Project Euler Problem 955

Solution

Answer: 6795261671274

Let the triangle numbers be

$$T_m=\frac{m(m+1)}2.$$

Suppose $a_r=T_m$ is a triangle number appearing in the sequence, and the next triangle number appearing is $a_{r+k}=T_n$.

Between two triangle numbers, the recurrence is

$$a_{j+1}-a_j=(a_j-a_{j-1})+1,$$

and immediately after a triangle number the difference resets to $1$.

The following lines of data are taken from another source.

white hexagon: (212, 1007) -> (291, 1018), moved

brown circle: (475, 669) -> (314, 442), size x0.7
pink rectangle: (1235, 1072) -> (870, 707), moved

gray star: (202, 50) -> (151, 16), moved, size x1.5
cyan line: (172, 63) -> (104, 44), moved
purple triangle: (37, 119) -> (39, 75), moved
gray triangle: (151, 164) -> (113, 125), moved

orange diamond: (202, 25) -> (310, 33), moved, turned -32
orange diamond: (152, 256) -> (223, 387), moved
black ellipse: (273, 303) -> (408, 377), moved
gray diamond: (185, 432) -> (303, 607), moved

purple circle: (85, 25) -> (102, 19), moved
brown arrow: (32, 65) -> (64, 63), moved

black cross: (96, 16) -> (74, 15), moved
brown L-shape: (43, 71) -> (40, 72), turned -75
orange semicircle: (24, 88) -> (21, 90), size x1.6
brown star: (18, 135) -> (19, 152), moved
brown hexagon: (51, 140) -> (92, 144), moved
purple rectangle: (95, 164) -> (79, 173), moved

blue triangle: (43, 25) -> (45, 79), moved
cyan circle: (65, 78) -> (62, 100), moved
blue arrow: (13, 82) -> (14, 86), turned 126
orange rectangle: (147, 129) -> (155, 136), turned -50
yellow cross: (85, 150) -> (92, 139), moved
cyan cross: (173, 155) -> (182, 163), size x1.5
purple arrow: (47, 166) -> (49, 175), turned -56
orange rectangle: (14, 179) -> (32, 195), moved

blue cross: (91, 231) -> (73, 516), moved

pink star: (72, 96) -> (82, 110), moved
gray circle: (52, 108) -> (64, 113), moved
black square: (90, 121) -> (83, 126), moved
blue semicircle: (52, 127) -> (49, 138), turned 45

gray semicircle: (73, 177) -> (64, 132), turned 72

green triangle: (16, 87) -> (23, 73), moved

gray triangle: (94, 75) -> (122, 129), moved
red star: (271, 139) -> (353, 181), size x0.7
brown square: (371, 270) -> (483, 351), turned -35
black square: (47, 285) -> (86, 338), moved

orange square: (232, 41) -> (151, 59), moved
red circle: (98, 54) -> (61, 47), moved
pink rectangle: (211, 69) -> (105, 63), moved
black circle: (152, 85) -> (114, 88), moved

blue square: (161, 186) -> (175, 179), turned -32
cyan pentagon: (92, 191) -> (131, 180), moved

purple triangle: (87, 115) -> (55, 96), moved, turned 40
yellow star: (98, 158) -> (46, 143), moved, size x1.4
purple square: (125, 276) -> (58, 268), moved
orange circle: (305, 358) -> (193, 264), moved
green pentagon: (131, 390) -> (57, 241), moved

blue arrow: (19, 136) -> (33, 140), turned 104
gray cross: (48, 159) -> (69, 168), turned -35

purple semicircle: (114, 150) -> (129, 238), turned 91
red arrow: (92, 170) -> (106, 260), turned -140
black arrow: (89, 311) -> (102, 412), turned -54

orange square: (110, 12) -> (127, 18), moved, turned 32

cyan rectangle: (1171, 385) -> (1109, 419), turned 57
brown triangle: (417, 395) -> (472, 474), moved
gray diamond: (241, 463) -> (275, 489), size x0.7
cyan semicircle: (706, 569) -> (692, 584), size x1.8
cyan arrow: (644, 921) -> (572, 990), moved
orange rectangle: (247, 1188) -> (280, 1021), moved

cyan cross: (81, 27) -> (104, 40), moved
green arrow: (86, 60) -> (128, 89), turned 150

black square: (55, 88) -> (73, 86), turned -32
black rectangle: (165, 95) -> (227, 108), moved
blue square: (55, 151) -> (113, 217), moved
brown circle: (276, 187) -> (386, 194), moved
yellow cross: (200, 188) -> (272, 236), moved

Hence the successive increments are

$$1,2,3,\dots,k,$$

$$T_n-T_m = 1+2+\cdots+k = T_k.$$

Therefore

$$T_n=T_m+T_k.$$

Using $T_x=\frac{x(x+1)}2$,

$$n(n+1)=m(m+1)+k(k+1).$$

Rearrange:

$$(2n+1)^2=(2m+1)^2+(2k+1)^2-1.$$

A standard factorization trick gives

$$m(m+1)=uv,$$

with

$$u=\frac{2n+1-(2k+1)}2,\qquad v=\frac{2n+1+(2k+1)}2.$$

Then

$$2k+1=v-u,\qquad 2n+1=u+v.$$

So for a given $m$, to get the next triangle number in the sequence we must choose the factor pair

$$uv=m(m+1)$$

with the smallest odd difference $v-u>1$. Then

$$k=\frac{v-u-1}{2},\qquad n=\frac{u+v-1}{2}.$$

Starting from $m=2$ (since $a_0=3=T_2$), we iterate this rule 69 times and accumulate the corresponding $k$-values (the index jumps).

A clean Python implementation is:

from math import isqrt
from sympy import divisors

def next_triangle(m):
    N = m * (m + 1)

    best = None
    for u in divisors(N):
        if u * u > N:
            break
        v = N // u
        d = v - u

        # need smallest odd difference > 1
        if d > 1 and d % 2 == 1:
            best = (u, v)

    u, v = best

    k = (v - u - 1) // 2
    n = (u + v - 1) // 2

    return n, k

m = 2          # T_2 = 3
index = 0      # a_0

for _ in range(69):   # move to the 70th triangle number
    m, jump = next_triangle(m)
    index += jump

print(index)

This yields

$$6795261671274.$$

Answer: 6795261671274